▶ **Task objective**:
Please copy out every line in the entries that includes the word "TPLC".

▶ **Data**:
'''

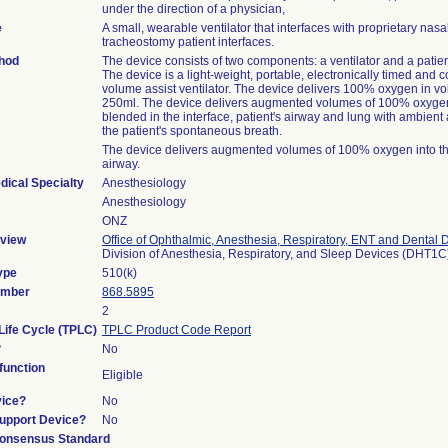
under the direction of a physician,
e
A small, wearable ventilator that interfaces with proprietary nasa
tracheostomy patient interfaces.
thod
The device consists of two components: a ventilator and a patien
The device is a light-weight, portable, electronically timed and c
volume assist ventilator. The device delivers 100% oxygen in v
250ml. The device delivers augmented volumes of 100% oxygen
blended in the interface, patient's airway and lung with ambient 
the patient's spontaneous breath.
The device delivers augmented volumes of 100% oxygen into the
airway.
dical Specialty
Anesthesiology
Anesthesiology
ONZ
view
Office of Ophthalmic, Anesthesia, Respiratory, ENT and Dental 
Division of Anesthesia, Respiratory, and Sleep Devices (DHT1C
ype
510(k)
umber
868.5895
2
Life Cycle (TPLC)
TPLC Product Code Report
?
No
unction
Eligible
vice?
No
Support Device?
No
onsensus Standard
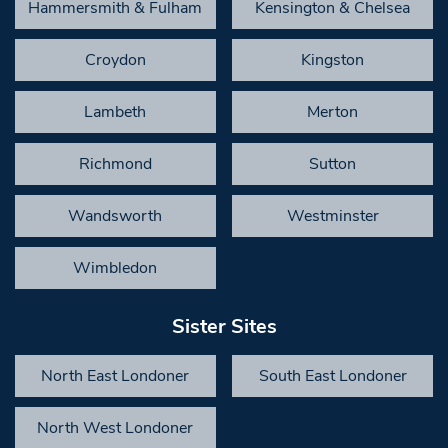
Hammersmith & Fulham
Kensington & Chelsea
Croydon
Kingston
Lambeth
Merton
Richmond
Sutton
Wandsworth
Westminster
Wimbledon
Sister Sites
North East Londoner
South East Londoner
North West Londoner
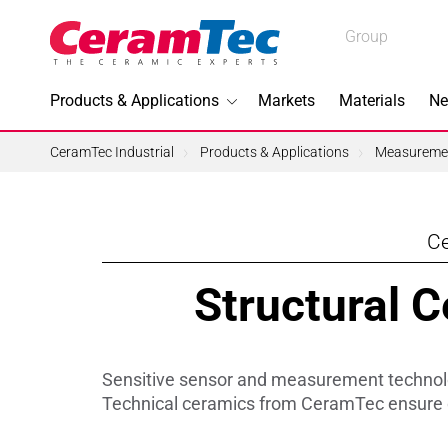
Medical
Group
Industrial
Products & Applications
Markets
Materials
Ne
Industrial
CeramTec Industrial
Products & Applications
Measuremen
Ce
Topics I
Structural 
3D Printi
Lead-fre
Sensitive sensor and measurement technolog
Machini
Technical ceramics from CeramTec ensure d
Medical 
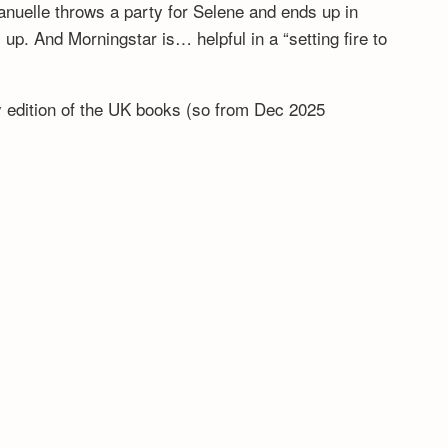
anuelle throws a party for Selene and ends up in
. And Morningstar is… helpful in a “setting fire to
ny edition of the UK books (so from Dec 2025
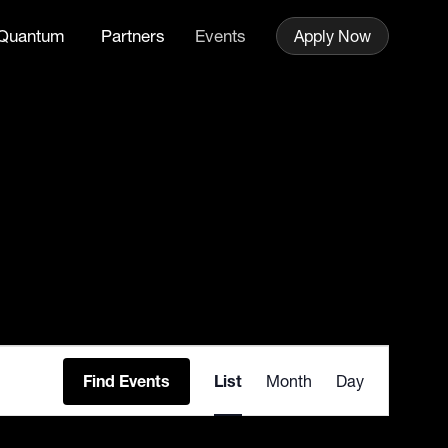
Quantum
Partners
Events
Apply Now
Event
Find Events
List
Month
Day
Views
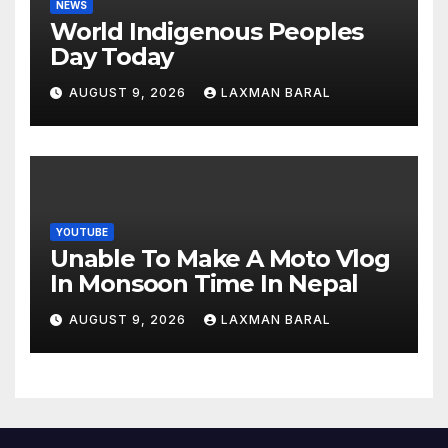
NEWS
World Indigenous Peoples
Day Today
AUGUST 9, 2026
LAXMAN BARAL
YOUTUBE
Unable To Make A Moto Vlog
In Monsoon Time In Nepal
AUGUST 9, 2026
LAXMAN BARAL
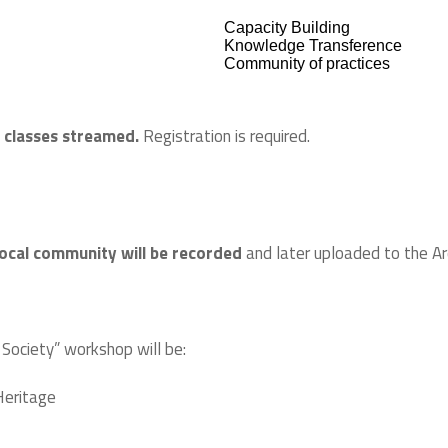
Capacity Building
Knowledge Transference
Community of practices
 classes streamed.
Registration is required.
ocal community will be recorded
and later uploaded to the Arq
 Society” workshop will be:
 Heritage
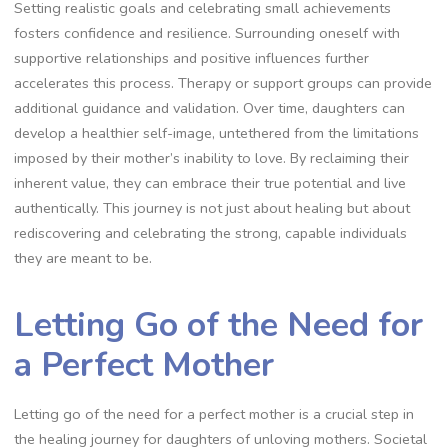
Setting realistic goals and celebrating small achievements
fosters confidence and resilience. Surrounding oneself with
supportive relationships and positive influences further
accelerates this process. Therapy or support groups can provide
additional guidance and validation. Over time, daughters can
develop a healthier self-image, untethered from the limitations
imposed by their mother’s inability to love. By reclaiming their
inherent value, they can embrace their true potential and live
authentically. This journey is not just about healing but about
rediscovering and celebrating the strong, capable individuals
they are meant to be.
Letting Go of the Need for
a Perfect Mother
Letting go of the need for a perfect mother is a crucial step in
the healing journey for daughters of unloving mothers. Societal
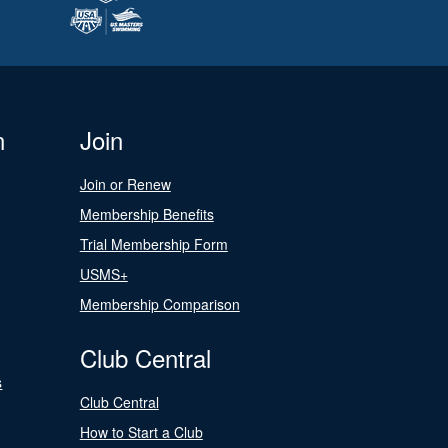
n
Join
Join or Renew
Membership Benefits
Trial Membership Form
USMS+
Membership Comparison
Club Central
s
Club Central
How to Start a Club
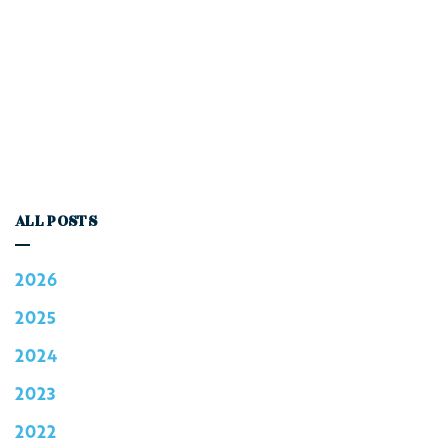
ALL POSTS
2026
2025
2024
2023
2022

'''

▶ **Response for this exercise**:
Life Cycle (TPLC)
TPLC Product Code Report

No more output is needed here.